Thanks for the stories, Push. I too have appreciated some pathetically hillarious codes and such being run although i'm only an M3. My paramedic background sometime tells me that it is a lot easier to just shake your head, eave the room and laugh instead of crying at the sadness of in-hospital arrests. Here is to someone someday somehow getting a clue about the phrase "too many cooks in the kitchen" and simply getting an ER resident with solid ACLS knowledge together with 2 techs, 1 for compression and 1 for pushing drugs. Without a randomized double blinded study, my money would be on resuscitation rates going way up. Though the comical side of things would be nearly non-existent.
 
To show how it really doesn't take a lot to run a code. I transported a code to the ED that was near capacity and the ED doc in the resus room turns to the medical student and says "could you let the charge nurse know I have no nurses" then procedes to finish the code with about four or five paramedic students without a flaw.
 
Oh lord, don't get me started on the Code Blue!

The last code I went to was a party involving at least 30 people crammed into a hospital room the size of a smallish postage stamp. I know for a fact that I stepped on 8 of them on the way to head of the bed. 2 RTs, a paramedic from the ER, and a wandering IM doc from the clinic down the hall were all there and this poor overdosed soul was still missing a secured airway.

Someone above mentioned the clammoring for an IV? That is just what was going on here.

Why does everyone and their dog have to show up to a code? Why is it that the bedside nurse (who should know what is going on with the patient) always the last one to show up?

I asked around afterward and found out that they have Code Blue Team Meetings once a month to review performance! What a freaking joke...

LM
 
Back in the old days 'in the home country', the code team consisted of a senior anesthesia resident, 2 ICU nurses and the hospital security guard. These people carried in-house voice pagers and where the only ones to be notified if a code occured (I don't even think hospitals had overhead paging systems).

The doc and the nurses where there to run the code, the security guard to keep the riff-raff out of the room.
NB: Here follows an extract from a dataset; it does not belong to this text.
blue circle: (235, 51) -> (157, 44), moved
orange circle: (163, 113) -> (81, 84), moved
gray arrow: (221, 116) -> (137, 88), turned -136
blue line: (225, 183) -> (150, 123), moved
If the patient was just dead, they would call it after 15min, if they got a rythm they would wheel the victim to the ICU.
 
I've seen a lot of great codes run by very competent code teams (some even by internists.) Often, these in-hospital arrests were successfully resuscitated and went on to have normal lives. Most of the really great flails I've seen have been traumatic arrests losing vitals enroute! But hey, what's a little blood on the ceiling?
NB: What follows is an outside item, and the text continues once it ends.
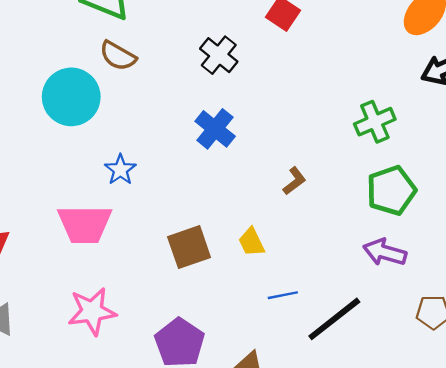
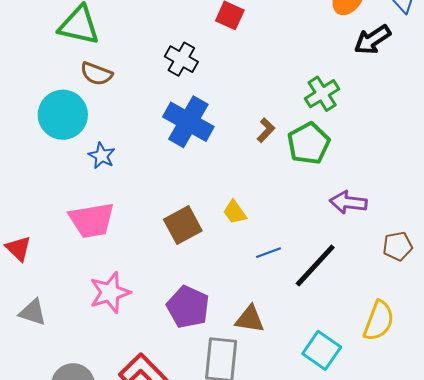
blue cross: (215, 129) -> (188, 122), size x1.4
blue star: (120, 170) -> (102, 156), moved
brown L-shape: (294, 181) -> (266, 130), moved
green pentagon: (391, 190) -> (309, 143), moved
My personal favorite thing to see at a code is to see someone bagging without the BVM actually touching the patient.
 
I've seen a lot of great codes run by very competent code teams (some even by internists.)
Please don't flame him. He didn't really mean that the way it sounded. And it is the EM forum so we should get a little leeway.

Remember that the most important thing the ED doc can do at a code is assume liability from the nursing staff, hospital and primary doc. That sentiment is confirmed by the fact that at every code no nurse knows the patient, the primary nurse is off documenting how everything was just peachy until right when the code was called (why is there lividity? Smack! Bad doctor!).